32- Se a 1ª Co-ré C.. não tivesse desbloqueado as contas dos intervenientes chamados para as quais foram feitas as transferências abusivas do dinheiro das contas dos Autores aqueles não teriam tido a possibilidade de fazer os levantamentos que fizeram nos Multibancos do Casino do Estoril e do Casino de Lisboa.
33- Os levantamentos do dia 15 de Abril que foram feitos pelo interveniente chamado J.. á noite nunca teriam sido possíveis se a 1ª Co-ré C.. não tivesse, negligentemente, desbloqueada a conta desse mesmo interveniente.
34- Nessa mesma data de 15-4-2009 foi feita mais uma transferência abusiva através da Caixa directa on-line da conta nº .. de que é titular o 2º Co-A. Fr.. para a conta nº .. de que é titular a interveniente A.. (cfr. citado Doc. nº 2 junto pelos réus com a sua contestação).
35- Contudo a 1ª Co-ré C... já procedeu á restituição ao 2º Co-Autor desse valor e, consequentemente, ele reduziu o pedido da acção quanto ao montante restituído.
36- Os factos alegados pela 1ª Co-ré C... nos artºs 32º a 35º e 41º da sua contestação foram levados á base instrutória e constituem os quesitos 22º, 23º e 24º com a seguinte redação:
Quesito 22º: As mensagens referidas em 21º surgem antes do acesso ao serviço “Caixa direta on-line” e têm que ser fechadas pelo utilizador antes da inserção do número de contrato e do Código de acesso ?

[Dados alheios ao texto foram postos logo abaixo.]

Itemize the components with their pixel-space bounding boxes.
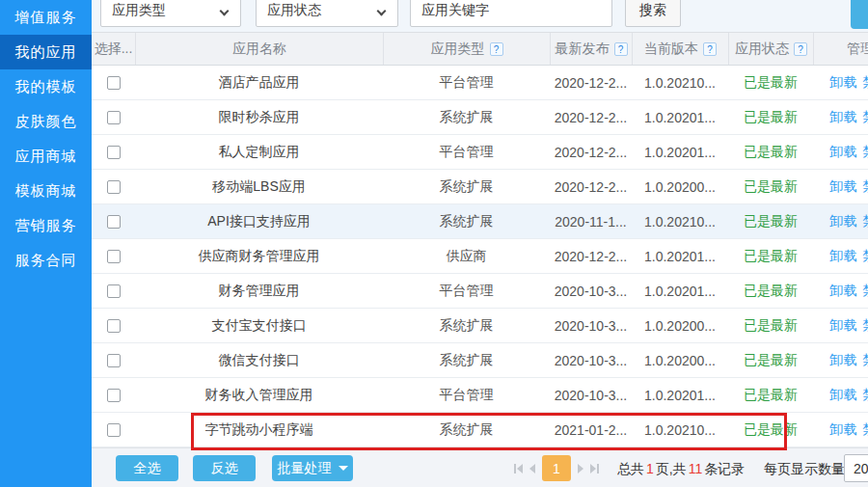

Quesito 23º: No “site” da ré C.. estão divulgadas as recomendações de segurança com o teor constante de fls 69 a 70?
Quesito 24º: Os Autores foram informados das condições gerais de utilização do serviço “Caixa directa on-line” com o teor constante de fls 84 e 85?

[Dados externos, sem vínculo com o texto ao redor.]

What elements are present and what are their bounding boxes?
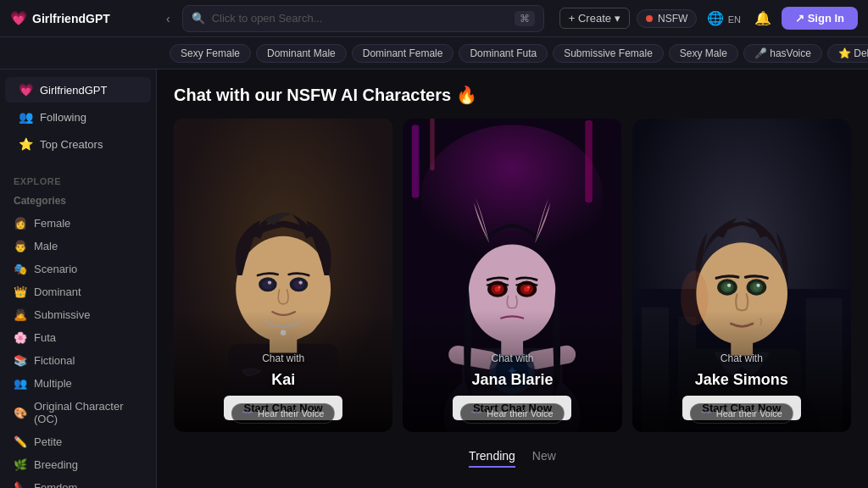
svg-point-36 xyxy=(527,286,530,288)
wave-icon: 〰 xyxy=(242,408,253,419)
hear-voice-label: Hear their Voice xyxy=(716,408,782,419)
hear-voice-label: Hear their Voice xyxy=(487,408,553,419)
character-card-jake[interactable]: Chat with Jake Simons Start Chat Now 〰 H… xyxy=(632,119,851,432)
tab-trending[interactable]: Trending xyxy=(469,449,515,468)
svg-point-10 xyxy=(298,280,302,284)
tag-dominant-male[interactable]: Dominant Male xyxy=(256,44,347,63)
translate-button[interactable]: 🌐 EN xyxy=(704,7,744,30)
sidebar-cat-oc[interactable]: 🎨 Original Character (OC) xyxy=(0,396,156,430)
explore-label: Explore xyxy=(0,168,156,190)
tag-label: Dominant Female xyxy=(363,47,443,59)
trending-tabs: Trending New xyxy=(174,449,851,468)
sidebar-item-girlfriendgpt[interactable]: 💗 GirlfriendGPT xyxy=(5,77,151,103)
sidebar-cat-male[interactable]: 👨 Male xyxy=(0,236,156,257)
sidebar-item-following[interactable]: 👥 Following xyxy=(5,104,151,130)
search-icon: 🔍 xyxy=(192,12,205,25)
svg-rect-18 xyxy=(431,119,435,170)
cat-label: Original Character (OC) xyxy=(34,400,142,425)
app-name: GirlfriendGPT xyxy=(32,12,110,25)
cat-label: Submissive xyxy=(34,308,90,321)
tags-row: Sexy Female Dominant Male Dominant Femal… xyxy=(0,37,868,69)
jana-name: Jana Blarie xyxy=(471,371,553,389)
cards-grid: Chat with Kai Start Chat Now 〰 Hear thei… xyxy=(174,119,851,432)
lang-label: EN xyxy=(728,14,741,25)
tag-sexy-female[interactable]: Sexy Female xyxy=(170,44,251,63)
femdom-icon: 👠 xyxy=(14,481,27,488)
signin-button[interactable]: ↗ Sign In xyxy=(782,7,858,30)
sidebar-cat-dominant[interactable]: 👑 Dominant xyxy=(0,281,156,302)
sidebar-item-top-creators[interactable]: ⭐ Top Creators xyxy=(5,131,151,157)
character-card-kai[interactable]: Chat with Kai Start Chat Now 〰 Hear thei… xyxy=(174,119,392,432)
fictional-icon: 📚 xyxy=(14,354,27,367)
sidebar-cat-submissive[interactable]: 🙇 Submissive xyxy=(0,304,156,325)
svg-point-52 xyxy=(727,284,731,287)
search-shortcut-button[interactable]: ⌘ xyxy=(515,11,535,26)
svg-point-9 xyxy=(268,280,271,284)
sidebar-item-label: Top Creators xyxy=(40,138,103,151)
tag-label: Sexy Female xyxy=(181,47,240,59)
svg-point-35 xyxy=(498,286,501,288)
sidebar-cat-multiple[interactable]: 👥 Multiple xyxy=(0,373,156,394)
cat-label: Breeding xyxy=(34,458,78,471)
tag-dominant-female[interactable]: Dominant Female xyxy=(352,44,454,63)
sidebar-cat-scenario[interactable]: 🎭 Scenario xyxy=(0,258,156,280)
cat-label: Futa xyxy=(34,331,56,344)
jake-hear-voice-button[interactable]: 〰 Hear their Voice xyxy=(690,403,793,424)
cat-label: Petite xyxy=(34,435,62,448)
kai-hear-voice-button[interactable]: 〰 Hear their Voice xyxy=(231,403,335,424)
sidebar-cat-femdom[interactable]: 👠 Femdom xyxy=(0,477,156,488)
header: 💗 GirlfriendGPT ‹ 🔍 Click to open Search… xyxy=(0,0,868,37)
sidebar-cat-breeding[interactable]: 🌿 Breeding xyxy=(0,454,156,475)
tag-dominant-futa[interactable]: Dominant Futa xyxy=(459,44,548,63)
submissive-icon: 🙇 xyxy=(14,308,27,321)
page-title: Chat with our NSFW AI Characters 🔥 xyxy=(174,85,851,105)
sidebar-cat-fictional[interactable]: 📚 Fictional xyxy=(0,350,156,371)
sidebar-cat-petite[interactable]: ✏️ Petite xyxy=(0,431,156,452)
sidebar-cat-futa[interactable]: 🌸 Futa xyxy=(0,327,156,348)
following-icon: 👥 xyxy=(19,110,33,124)
svg-point-8 xyxy=(293,280,304,289)
tag-deluxe[interactable]: ⭐ Deluxe xyxy=(827,44,868,63)
petite-icon: ✏️ xyxy=(14,435,27,448)
nsfw-toggle[interactable]: NSFW xyxy=(637,9,697,28)
sidebar-collapse-button[interactable]: ‹ xyxy=(163,10,174,27)
header-right: + Create ▾ NSFW 🌐 EN 🔔 ↗ Sign In xyxy=(559,7,858,30)
logo-icon: 💗 xyxy=(10,10,27,26)
female-icon: 👩 xyxy=(14,217,27,230)
tag-label: Sexy Male xyxy=(680,47,727,59)
tag-sexy-male[interactable]: Sexy Male xyxy=(669,44,738,63)
sidebar-item-label: Following xyxy=(40,111,86,124)
create-button[interactable]: + Create ▾ xyxy=(559,8,630,29)
wave-icon-jake: 〰 xyxy=(701,408,711,419)
heart-icon: 💗 xyxy=(19,83,33,97)
cat-label: Female xyxy=(34,217,70,230)
svg-point-7 xyxy=(262,280,273,289)
bell-icon: 🔔 xyxy=(754,11,771,25)
jake-chat-with: Chat with xyxy=(721,352,763,364)
create-chevron-icon: ▾ xyxy=(615,12,620,25)
tag-submissive-female[interactable]: Submissive Female xyxy=(553,44,664,63)
search-bar[interactable]: 🔍 Click to open Search... ⌘ xyxy=(182,5,544,32)
categories-text: Categories xyxy=(14,195,66,207)
tab-new[interactable]: New xyxy=(532,449,556,468)
sidebar-item-label: GirlfriendGPT xyxy=(40,84,107,97)
sidebar-cat-female[interactable]: 👩 Female xyxy=(0,213,156,234)
character-card-jana[interactable]: ✦ xyxy=(403,119,621,432)
hear-voice-label: Hear their Voice xyxy=(258,408,324,419)
cat-label: Multiple xyxy=(34,377,72,390)
svg-rect-17 xyxy=(412,125,420,197)
notifications-button[interactable]: 🔔 xyxy=(751,7,775,30)
jana-hear-voice-button[interactable]: 〰 Hear their Voice xyxy=(460,403,564,424)
sidebar: 💗 GirlfriendGPT 👥 Following ⭐ Top Creato… xyxy=(0,69,157,488)
cat-label: Male xyxy=(34,240,58,252)
kai-name: Kai xyxy=(271,371,295,389)
multiple-icon: 👥 xyxy=(14,377,27,390)
tag-hasvoice[interactable]: 🎤 hasVoice xyxy=(743,44,822,63)
cat-label: Fictional xyxy=(34,354,75,367)
tag-label: Dominant Futa xyxy=(470,47,537,59)
tag-label: Dominant Male xyxy=(267,47,336,59)
tag-label: Submissive Female xyxy=(564,47,653,59)
categories-label: Categories xyxy=(0,191,156,211)
nsfw-indicator xyxy=(646,15,653,22)
oc-icon: 🎨 xyxy=(14,407,27,419)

37- O Tribunal “a quo” ao quesito 22º respondeu: “Provado apenas que actualmente no “site” da C.., S.A., estão divulgadas as recomendações de segurança com o teor constante de fls 69 e 70.
E ao quesito 23º respondeu:
“Provado apenas que actualmente no site da C.. S.A. estão divulgadas as recomendações de segurança com o teor de fls 69 e 70 (cfr. despacho de correção ou retificação de erro material proferido em 17-12-2011).
E ao quesito 24º o Tribunal “a quo” respondeu:
“Provado apenas que o contrato assinado pelos Autores continha as “Condições Gerais de Utilização do Serviço Caixa directa on-line”, com o teor constante de fls 84 e 85 dos autos”.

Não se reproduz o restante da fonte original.